Your task:
Restate the data below word for word, omitting pictures.

Available data:
######
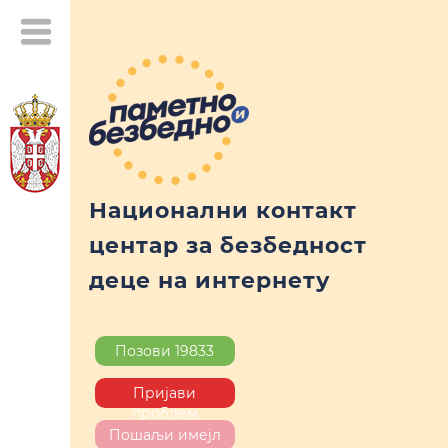
Национални контакт
центар за безбедност
деце на интернету
Позови 19833
Пријави
проблем
Пошаљи имејл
######
Task result:
Национални контакт
центар за безбедност
деце на интернету
Позови 19833
Пријави
проблем
Пошаљи имејл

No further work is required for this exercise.